Per tantissimi anni la Testarossa ha rappresentato forse il modello più iconico in assoluto tra quelli che sono stati realizzati a Maranello. Una vettura che ha saputo scrivere pagine leggendarie nella storia del Cavallino Rampante e che è stato fonte d’ispirazione anche in diversi film.
Il suo anno di nascita fu il 1984 e rimase sul mercato addirittura fino al 1996. Si tratta di una tempistica davvero molto ampia se consideriamo come la Ferrari non sia propriamente la società principale nella produzione di automobili da vedere su scala popolare.
Anche i suoi numeri in fatto a vendite sono eccezionali, dato che sfiorano addirittura le 10 mila vendite. Una berlina da 448 cm di lunghezza, 198 di larghezza e un’altezza che si stanzia sui 113 cm. Inutile dire come il suo punto di forza fosse il motore che garantiva un’esperienza di guida favolosa per i due passeggeri che vi salivano su di essa.
Al suo interno infatti vi era un favoloso V12 da 390 cavalli e questo le permetteva così di puntare dritto fino ai 290 km/h. Per poter passare poi da 0 a 100 km/h servivano solamente 5,8 secondi, il che la rende a tutti gli effetti una supercar di primo livello.
Quello di cui vi vogliamo parlare oggi non è però solo legato al mito della Testarossa. Diversi anni prima della sua creazione infatti vi era un modello totalmente diverso, ma con un nome molto simile che potrebbe confondervi. Scopriamo dunque il mito straordinario della Testadoro.
Torna in vita la Testadoro: il mito che perdura da oltre 70 anni
L’azienda Testadoro nacque addirittura durante gli anni ’30 e si trattava di una società che produceva prettamente delle automobili economiche. Fu un’idea innovativa per l’epoca, infatti allora le automobili erano considerate un bene che solo pochi potevano permettersi.
Questo fu il ruolo della Testadoro durante il fascismo, ma la voglia di libertà e di cambiamento colpì anche la ditta dopo la Seconda Guerra Mondiale. Nel 1947 nacquero i modelli “Sport” e quello “Drin Drin”, con entrambi che avrebbero dovuto così permettere alla società di prendere parte ai vari appuntamenti automobilistici.
Era ben visibile sulla Drin Drin la lettera “Z“, infatti era stato Elio Zagato a progettare la carrozzeria. Anche il nome non era di certo casuale, dato che era il soprannome di Giorgio Giusti, uno dei fondatori dell’azienda insieme ad Arnaldo Roselli.
Questa automobile è entrata nella storia della ditta grazie allo straordinario successo in occasione della gara a Monthlery e nel 1947 riuscì anche a ottenere diversi piazzamenti di prestigio. La sua avventura nel mondo delle corse proseguì anche nel 1948 con la realizzazione della Marinella e nel 1949 della Daniela, ma non si completò mai la Barchetta del 1951.
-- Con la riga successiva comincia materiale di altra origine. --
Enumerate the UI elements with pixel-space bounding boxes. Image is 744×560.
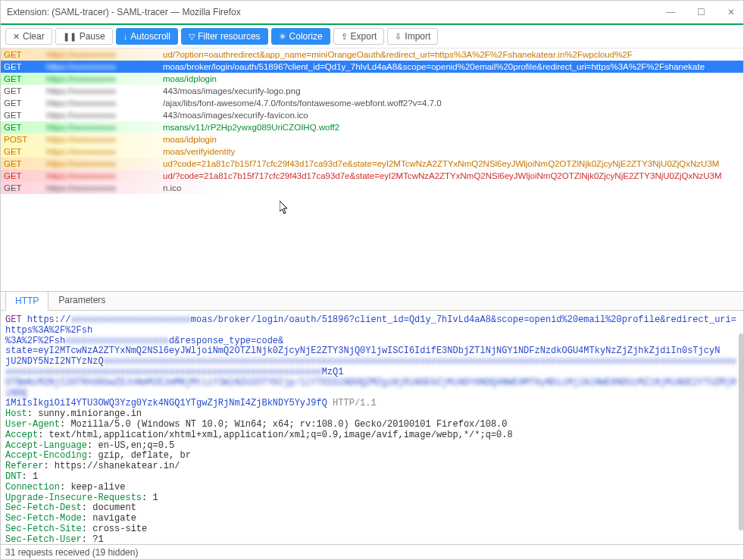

Nel 1949 infatti Roselli morì con il suo copilota Dante Spreafico durante una gara e Giusti prese la decisione di chiudere l’azienda. Oggi però tocca a Dario Pasqualini da Cumiana, provincia di Torino, ridare vita a questo modello. Non solo ha acquistato il brevetto della Testadoro ma ha portato a termine il progetto mai completato della Barchetta.